--- DATA IN THIS EXERCISE ---
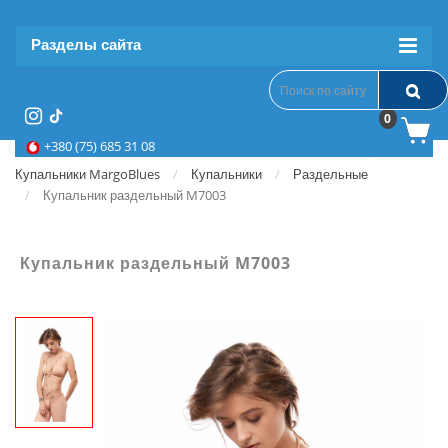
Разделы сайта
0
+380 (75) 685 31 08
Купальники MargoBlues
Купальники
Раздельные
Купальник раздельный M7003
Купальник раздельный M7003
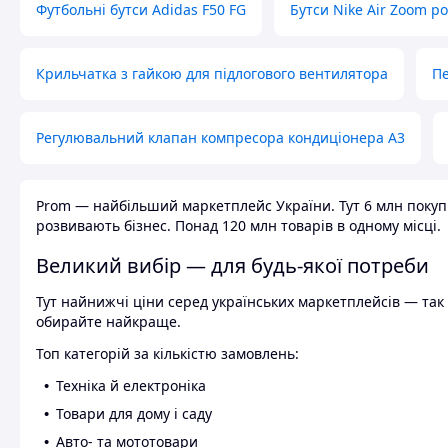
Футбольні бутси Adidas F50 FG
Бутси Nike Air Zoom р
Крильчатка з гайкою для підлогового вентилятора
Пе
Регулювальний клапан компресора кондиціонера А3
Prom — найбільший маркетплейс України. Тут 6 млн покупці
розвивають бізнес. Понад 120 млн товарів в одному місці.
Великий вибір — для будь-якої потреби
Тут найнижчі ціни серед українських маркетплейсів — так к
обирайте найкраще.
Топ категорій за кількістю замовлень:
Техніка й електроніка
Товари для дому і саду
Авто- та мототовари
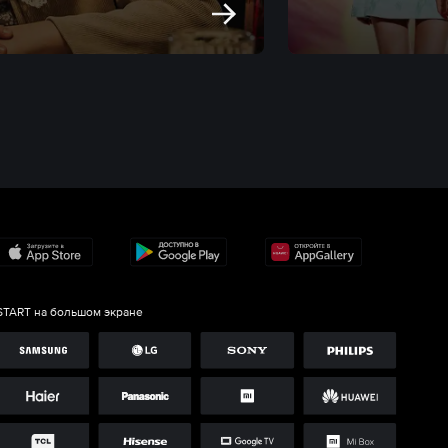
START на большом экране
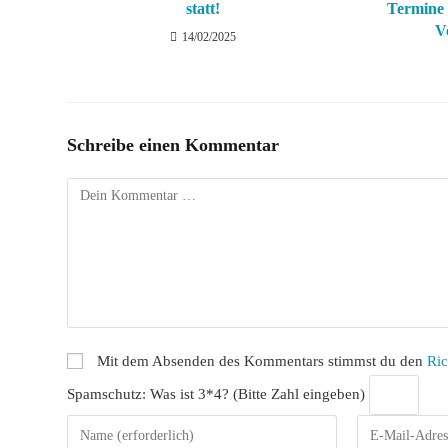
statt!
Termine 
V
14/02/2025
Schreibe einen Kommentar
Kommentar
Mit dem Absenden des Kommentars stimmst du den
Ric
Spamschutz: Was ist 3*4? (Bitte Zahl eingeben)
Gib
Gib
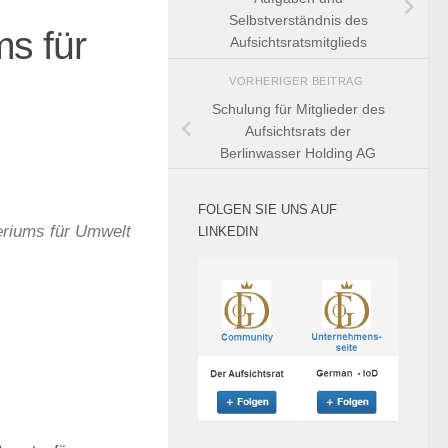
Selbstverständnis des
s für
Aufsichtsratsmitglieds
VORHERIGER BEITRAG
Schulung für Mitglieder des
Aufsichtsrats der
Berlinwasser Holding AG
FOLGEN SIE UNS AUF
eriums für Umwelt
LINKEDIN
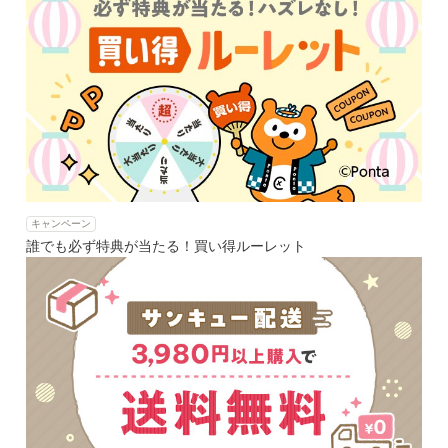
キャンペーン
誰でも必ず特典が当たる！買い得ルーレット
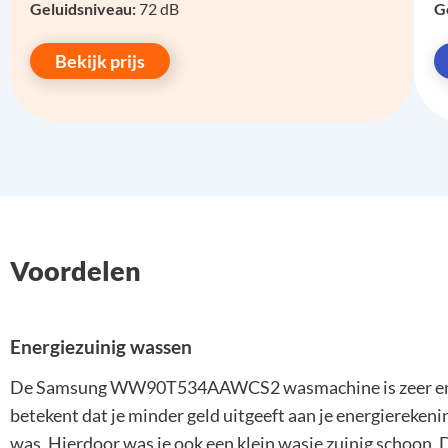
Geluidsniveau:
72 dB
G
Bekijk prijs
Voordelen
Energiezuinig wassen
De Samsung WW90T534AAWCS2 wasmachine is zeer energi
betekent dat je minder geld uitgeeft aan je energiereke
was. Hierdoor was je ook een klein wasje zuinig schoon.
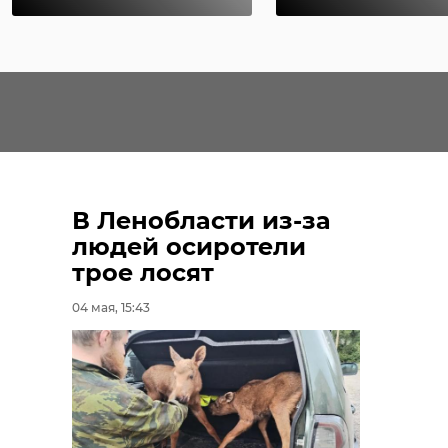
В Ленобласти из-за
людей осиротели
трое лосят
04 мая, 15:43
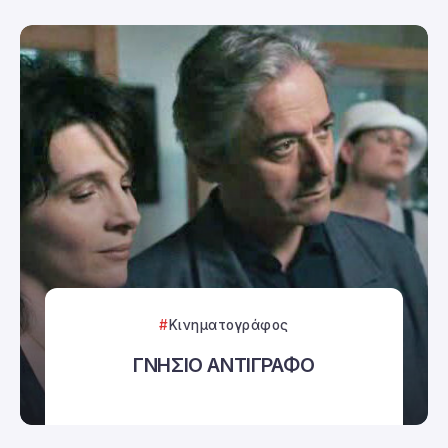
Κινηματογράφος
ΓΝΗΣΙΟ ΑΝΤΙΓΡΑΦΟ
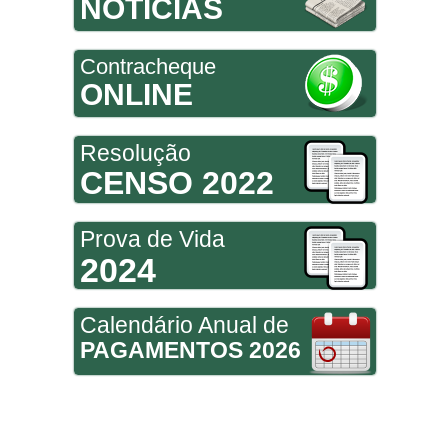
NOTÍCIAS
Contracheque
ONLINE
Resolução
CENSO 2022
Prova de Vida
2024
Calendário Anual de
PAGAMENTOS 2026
---
--- DATA IN THIS EXERCISE ---
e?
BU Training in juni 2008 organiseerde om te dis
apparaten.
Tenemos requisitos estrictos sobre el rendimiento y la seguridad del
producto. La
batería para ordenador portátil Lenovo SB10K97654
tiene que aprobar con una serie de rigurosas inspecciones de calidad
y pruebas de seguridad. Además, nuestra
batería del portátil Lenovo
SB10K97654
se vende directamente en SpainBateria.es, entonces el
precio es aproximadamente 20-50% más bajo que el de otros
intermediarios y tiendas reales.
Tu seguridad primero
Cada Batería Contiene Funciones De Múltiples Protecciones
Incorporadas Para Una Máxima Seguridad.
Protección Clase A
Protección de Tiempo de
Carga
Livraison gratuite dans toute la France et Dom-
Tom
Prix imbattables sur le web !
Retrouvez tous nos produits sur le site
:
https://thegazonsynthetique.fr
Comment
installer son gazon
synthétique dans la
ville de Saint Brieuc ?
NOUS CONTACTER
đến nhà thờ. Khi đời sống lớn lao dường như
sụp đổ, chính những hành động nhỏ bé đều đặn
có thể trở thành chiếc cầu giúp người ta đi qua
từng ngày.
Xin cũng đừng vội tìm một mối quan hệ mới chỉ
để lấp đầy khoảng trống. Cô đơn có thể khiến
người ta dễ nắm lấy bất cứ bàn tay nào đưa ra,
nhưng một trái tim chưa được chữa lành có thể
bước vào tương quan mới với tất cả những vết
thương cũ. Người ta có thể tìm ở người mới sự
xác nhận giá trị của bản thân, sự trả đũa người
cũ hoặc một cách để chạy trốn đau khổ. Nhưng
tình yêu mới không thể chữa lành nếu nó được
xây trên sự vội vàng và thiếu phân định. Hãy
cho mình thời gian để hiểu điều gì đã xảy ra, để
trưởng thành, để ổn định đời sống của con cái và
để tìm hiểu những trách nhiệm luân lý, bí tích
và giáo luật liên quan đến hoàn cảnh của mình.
---
PROMPT | Count the lines of the records that contain the word "chữa". Give only the count.

RESPONSE AREA | 2